I was so surprised when I read today that TS Eliot’s wife is still alive. But Valerie Eliot was only 30 years old when he married her. He was 68 himself. Phew, she was not even half his age. And it was she who pursued him working as his secretary for eight years before he married her in 1957, 10 years after the death of his first wife, Vivien. She did not have him long. He died eight years later in 1965.
The story is told in The Guardian by Karen Christensen, who worked on the first volume of Eliot’s letters. She has an axe to grind. She hoped to publish letters from Eliot’s later life after she came out with the first volume in 1988. But she can’t.

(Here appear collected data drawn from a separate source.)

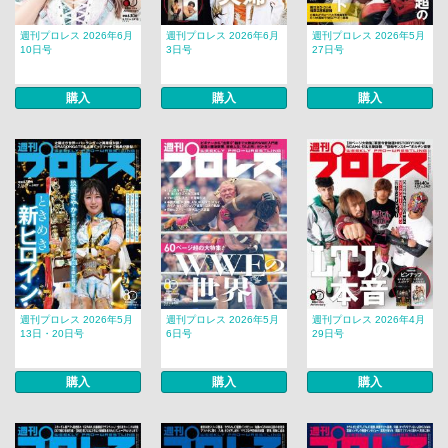
週刊プロレス 2026年6月
週刊プロレス 2026年6月
週刊プロレス 2026年5月
10日号
3日号
27日号
購入
購入
購入
週刊プロレス 2026年5月
週刊プロレス 2026年5月
週刊プロレス 2026年4月
13日・20日号
6日号
29日号
購入
購入
購入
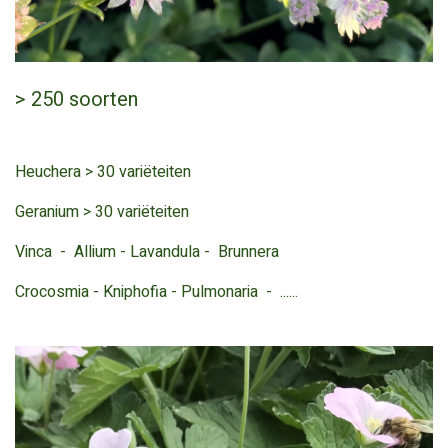
> 250 soorten
Heuchera > 30 variëteiten
Geranium > 30 variëteiten
Vinca - Allium - Lavandula - Brunnera
Crocosmia - Kniphofia - Pulmonaria - ......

She writes:
The Eliot letters still linger in the flat in Kensington, and it’s said that it is unlikely that more will be published during Valerie Eliot’s lifetime because there are vital gaps, letters of Eliot’s that must be found before the work can be finished. I’m not only puzzled but impatient, because the letters in the second volume were the most moving of all the hundreds I worked on.
She adds:
Valerie Eliot, née Fletcher, who in middle age resembled Margaret Thatcher, was not a conventionally pretty girl, but in letters written in the weeks after their secret marriage in January 1957, Eliot was rhapsodic about his new wife’s charm and beauty. She would say, “Tom liked bright frocks.” Photos from the 50s show her in unflattering colours and styles much too old for her. But Eliot was enchanted. He loved the fact that her new initials were EVE (Esmé Valerie Eliot) and had them engraved on a silver dressing table set as a wedding gift. He went through her books, crossing out Fletcher and writing in Eliot.
She could hardly have been less like Vivien. Vivien was wild, fragile, intense, tragic. Valerie was solid, strong, and matter-of-fact. This made her confidence in talking about poetry quite startling to me, but hers was a deep and individual sensitivity, an instinctive conviction that poetry was of supreme importance.
She goes on to say:
Valerie Eliot has been editing her late husband’s correspondence for three decades. When I worked for her, I often wondered if she would be able to let go of any of the letters, and was breathless with relief when the first volume went off. Despite her continued protestations that she needs to fill in this or that gap in the collection (for several months when I worked for her it was missing letters to Scofield Thayer), and the scrupulousness of her editing, her reluctance to publish the next volume of letters cannot simply be a matter of scholarship.
Perhaps there is an element of overprotectiveness…
Eliot scholars would of course like to know every last detail about him, warts and all. But his poems haunt us even if we don’t know everything about his personal life. There is a difference between scholars and readers. We as readers can be mesmerised by words while scholars want to find out what lies behind those words.